PHILIP S. YU, petitioner, vs. THE HONORABLE COURT OF APPEALS. THE HONORABLE PRESIDING JUDGE, RTC OF MANILA, BRANCH XXXIV (34) and UNISIA MERCHANDISING CO., INC., respondents. Petitioner, the exclusive distributor of the House of Mayfair wall covering products in the Philippines, cried foul when his former dealer of the same goods, herein private respondent, purchased the merchandise from the House of Mayfair in England through FNF Trading in West Germany and sold said merchandise in the Philippines. Petitioner pressed the idea that he was practically by-passed and that private respondent acted in concert with the FNF Trading in misleading Mayfair into believing that the goods ordered by the trading firm were intended for shipment to Nigeria although they were actually shipped to and sold in the Philippines. Private respondent professed ignorance of the exclusive contract in favor of petitioner. Even then, private respondent responded by asserting that petitioner's understanding with Mayfair is binding only between the parties thereto. Both the court of origin and the appellate court rejected petitioner's thesis that private respondent was engaged in a sinister form of unfair competition within the context of Article 28 of the New Civil Code. Hence, the petition at bar. ISSUE:

Whether or not the appellate court correctly agree with the lower court. HELD: Injunction is the appropriate remedy to prevent a wrongful interference with contracts by strangers to such contracts where the legal remedy is insufficient and the resulting injury is irreparable Yes. The right to perform an exclusive distributorship agreement and to reap the profits resulting from such performance are proprietary rights which a party may protect which may otherwise not be diminished, nay, rendered illusory by the expedient act of utilizing or interposing a person or firm to obtain goods from the supplier to defeat the very purpose for which the exclusive distributorship was conceptualized, at the expense of the sole authorized distributor.

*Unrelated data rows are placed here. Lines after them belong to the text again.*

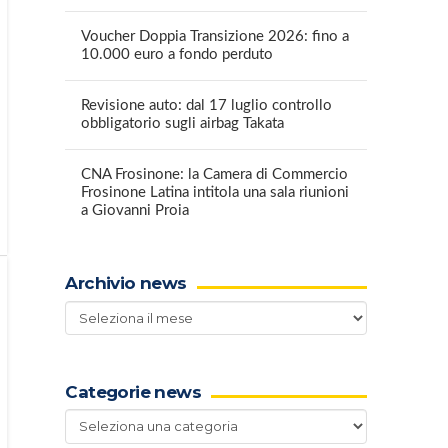
Voucher Doppia Transizione 2026: fino a
10.000 euro a fondo perduto
Revisione auto: dal 17 luglio controllo
obbligatorio sugli airbag Takata
CNA Frosinone: la Camera di Commercio
Frosinone Latina intitola una sala riunioni
a Giovanni Proia
Archivio news
Archivio
news
Categorie news
Categorie
news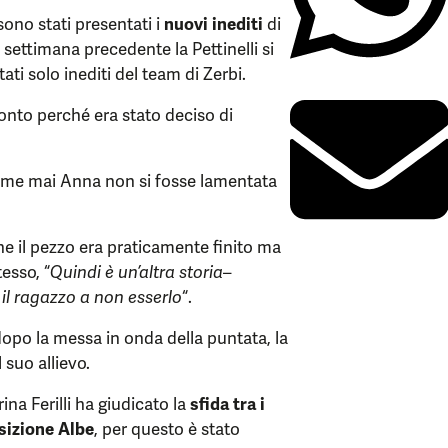
no stati presentati i
nuovi inediti
di
settimana precedente la Pettinelli si
ati solo inediti del team di Zerbi.
ronto perché era stato deciso di
ome mai Anna non si fosse lamentata
he il pezzo era praticamente finito ma
tesso, “
Quindi è un’altra storia
–
il ragazzo a non esserlo
“.
dopo la messa in onda della puntata, la
 suo allievo.
rina Ferilli ha giudicato la
sfida tra i
sizione Albe
, per questo è stato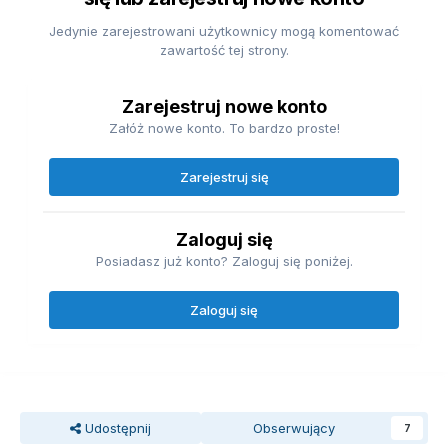
Jedynie zarejestrowani użytkownicy mogą komentować
zawartość tej strony.
Zarejestruj nowe konto
Załóż nowe konto. To bardzo proste!
Zarejestruj się
Zaloguj się
Posiadasz już konto? Zaloguj się poniżej.
Zaloguj się
Udostępnij
Obserwujący
7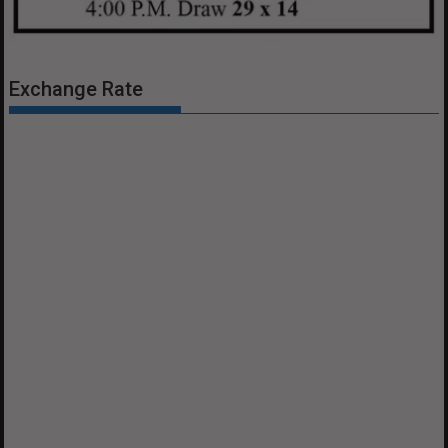
Exchange Rate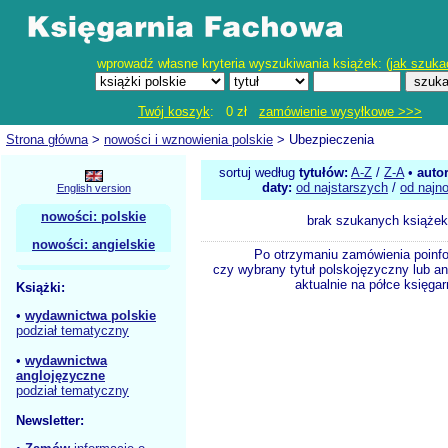
wprowadź własne kryteria wyszukiwania książek: (
jak szuka
Twój koszyk
: 0 zł
zamówienie wysyłkowe >>>
Strona główna
>
nowości i wznowienia polskie
> Ubezpieczenia
sortuj według
tytułów:
A-Z
/
Z-A
•
auto
daty:
od najstarszych
/
od najn
English version
nowości: polskie
brak szukanych książek
nowości: angielskie
Po otrzymaniu zamówienia poinf
czy wybrany tytuł polskojęzyczny lub an
aktualnie na półce księgar
Książki:
•
wydawnictwa polskie
podział tematyczny
•
wydawnictwa
anglojęzyczne
podział tematyczny
Newsletter: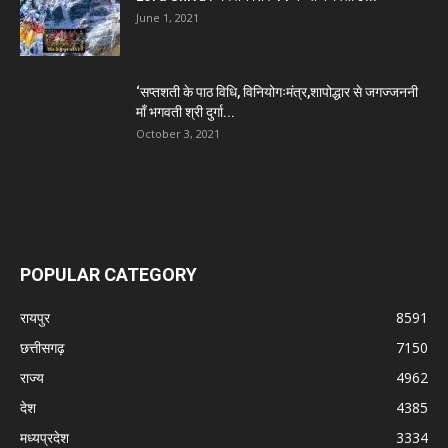
June 1, 2021
‘सप्तशती के पाठ विधि, विनियोगःमंत्र,शापोद्धार से जगज्जननी
माँ भगवती श्री दुर्गा...
October 3, 2021
POPULAR CATEGORY
रायपुर
8591
छत्तीसगढ़
7150
राज्य
4962
देश
4385
मध्यप्रदेश
3334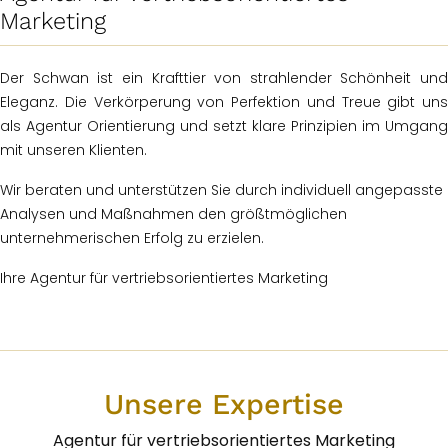
Marketing
Der Schwan ist ein Krafttier von strahlender Schönheit und
Eleganz. Die Verkörperung von Perfektion und Treue gibt uns
als Agentur Orientierung und setzt klare Prinzipien im Umgang
mit unseren Klienten.
Wir beraten und unterstützen Sie durch individuell angepasste
Analysen und Maßnahmen den größtmöglichen
unternehmerischen Erfolg zu erzielen.
Ihre Agentur für vertriebsorientiertes Marketing
Unsere Expertise
Agentur für vertriebsorientiertes Marketing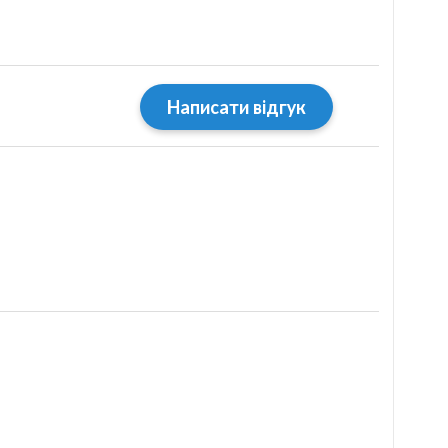
Написати відгук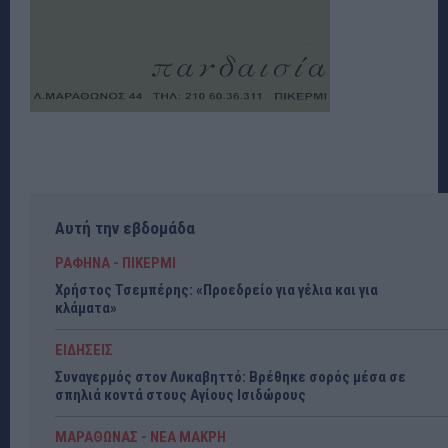
Αυτή την εβδομάδα
ΡΑΦΗΝΑ - ΠΙΚΕΡΜΙ
Χρήστος Τσεμπέρης: «Προεδρείο για γέλια και για
κλάματα»
ΕΙΔΗΣΕΙΣ
Συναγερμός στον Λυκαβηττό: Βρέθηκε σορός μέσα σε
σπηλιά κοντά στους Αγίους Ισιδώρους
ΜΑΡΑΘΩΝΑΣ - ΝΕΑ ΜΑΚΡΗ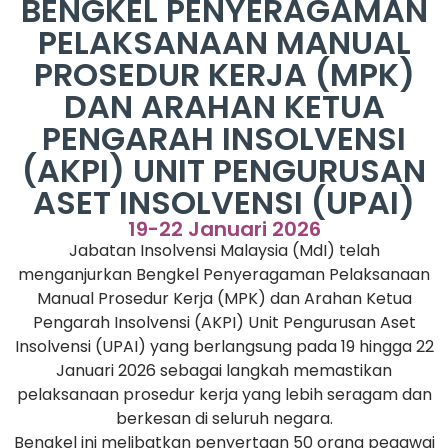
BENGKEL PENYERAGAMAN
PELAKSANAAN MANUAL
PROSEDUR KERJA (MPK)
DAN ARAHAN KETUA
PENGARAH INSOLVENSI
(AKPI) UNIT PENGURUSAN
ASET INSOLVENSI (UPAI)
19-22 Januari 2026
Jabatan Insolvensi Malaysia (MdI) telah
menganjurkan Bengkel Penyeragaman Pelaksanaan
Manual Prosedur Kerja (MPK) dan Arahan Ketua
Pengarah Insolvensi (AKPI) Unit Pengurusan Aset
Insolvensi (UPAI) yang berlangsung pada 19 hingga 22
Januari 2026 sebagai langkah memastikan
pelaksanaan prosedur kerja yang lebih seragam dan
berkesan di seluruh negara.
Bengkel ini melibatkan penyertaan 50 orang pegawai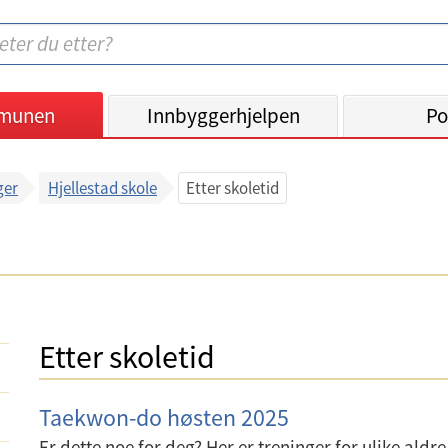
munen
Innbyggerhjelpen
Po
ger
Hjellestad skole
Etter skoletid
Etter skoletid
Taekwon-do høsten 2025
Er dette noe for deg? Her er treninger for ulike aldr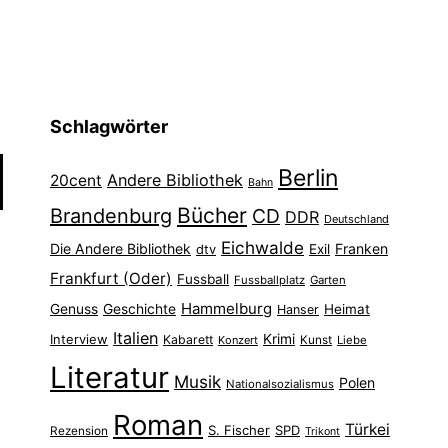
Schlagwörter
Berlin
Andere Bibliothek
20cent
Bahn
Bücher
Brandenburg
CD
DDR
Deutschland
Eichwalde
Die Andere Bibliothek
Franken
dtv
Exil
Frankfurt (Oder)
Fussball
Fussballplatz
Garten
Hammelburg
Genuss
Geschichte
Heimat
Hanser
Italien
Interview
Krimi
Kabarett
Konzert
Kunst
Liebe
Literatur
Musik
Polen
Nationalsozialismus
Roman
Türkei
S. Fischer
SPD
Rezension
Trikont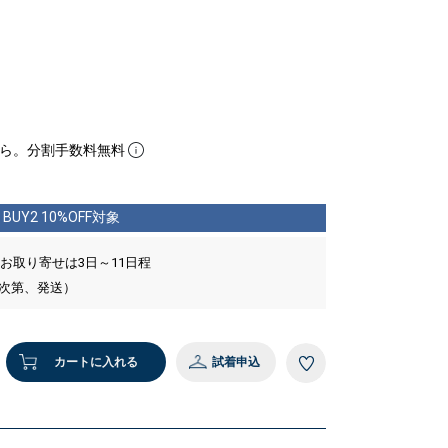
ら。分割手数料無料
BUY2 10%OFF対象
 お取り寄せは3日～11日程
い次第、発送）
カートに入れる
試着申込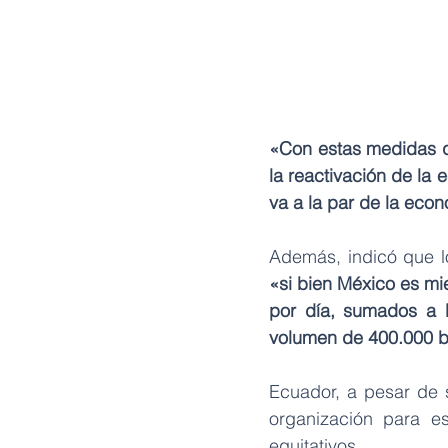
«Con estas medidas que
la reactivación de la 
va a la par de la eco
«si bien México es mi
por día, sumados a l
volumen de 400.000 ba
Ecuador, a pesar de s
organización para es
equitativos.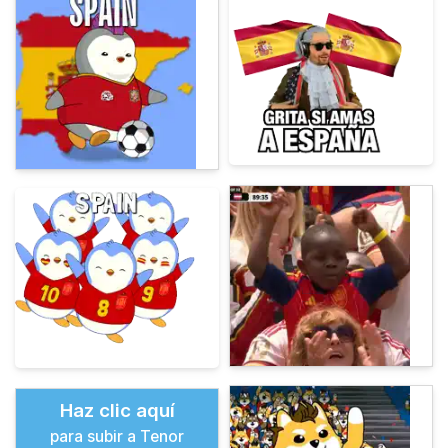
Haz clic aquí
para subir a Tenor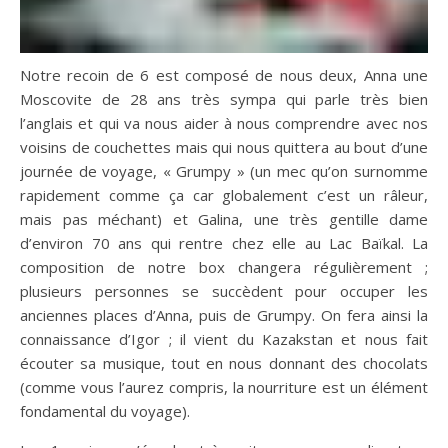
Notre recoin de 6 est composé de nous deux, Anna une
Moscovite de 28 ans très sympa qui parle très bien
l’anglais et qui va nous aider à nous comprendre avec nos
voisins de couchettes mais qui nous quittera au bout d’une
journée de voyage, « Grumpy » (un mec qu’on surnomme
rapidement comme ça car globalement c’est un râleur,
mais pas méchant) et Galina, une très gentille dame
d’environ 70 ans qui rentre chez elle au Lac Baïkal. La
composition de notre box changera régulièrement ;
plusieurs personnes se succèdent pour occuper les
anciennes places d’Anna, puis de Grumpy. On fera ainsi la
connaissance d’Igor ; il vient du Kazakstan et nous fait
écouter sa musique, tout en nous donnant des chocolats
(comme vous l’aurez compris, la nourriture est un élément
fondamental du voyage).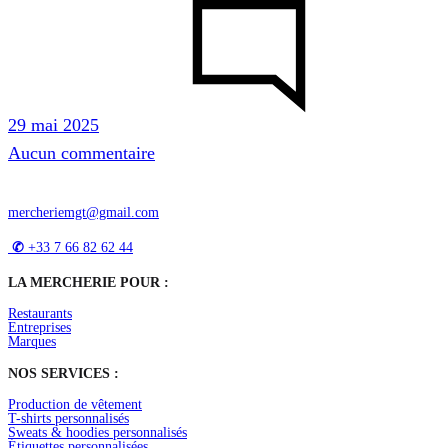
29 mai 2025
sur
Aucun commentaire
[CCC]
Combien
mercheriemgt@gmail.com
Ca
✆
+33 7 66 82 62 44
Coûte
LA MERCHERIE POUR :
?
Restaurants
Créer
Entreprises
Marques
un
NOS SERVICES :
tee
Off-
Production de vêtement
T-shirts personnalisés
White
Sweats & hoodies personnalisés
Étiquettes personnalisées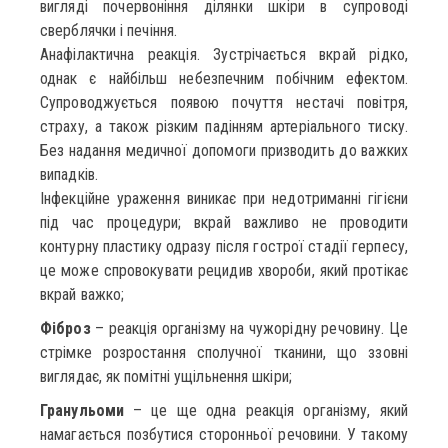
вигляді почервоніння ділянки шкіри в супроводі
сверблячки і печіння.
Анафілактична реакція. Зустрічається вкрай рідко,
однак є найбільш небезпечним побічним ефектом.
Супроводжується появою почуття нестачі повітря,
страху, а також різким падінням артеріального тиску.
Без надання медичної допомоги призводить до важких
випадків.
Інфекційне ураження виникає при недотриманні гігієни
під час процедури; вкрай важливо не проводити
контурну пластику одразу після гострої стадії герпесу,
це може спровокувати рецидив хвороби, який протікає
вкрай важко;
Фіброз
– реакція організму на чужорідну речовину. Це
стрімке розростання сполучної тканини, що ззовні
виглядає, як помітні ущільнення шкіри;
Гранульоми
– це ще одна реакція організму, який
намагається позбутися сторонньої речовини. У такому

The respondent court overlooked petitioner's suggestion that the House of Mayfair in England was duped into believing that the goods ordered through the FNF Trading were to be shipped to Nigeria only, but the goods were actually sent to and sold in the Philippines. This is akin to the scenario of a third person who induces a party to renege on or violate his undertaking under a contract, thereby entitling the other contracting party to relief therefrom.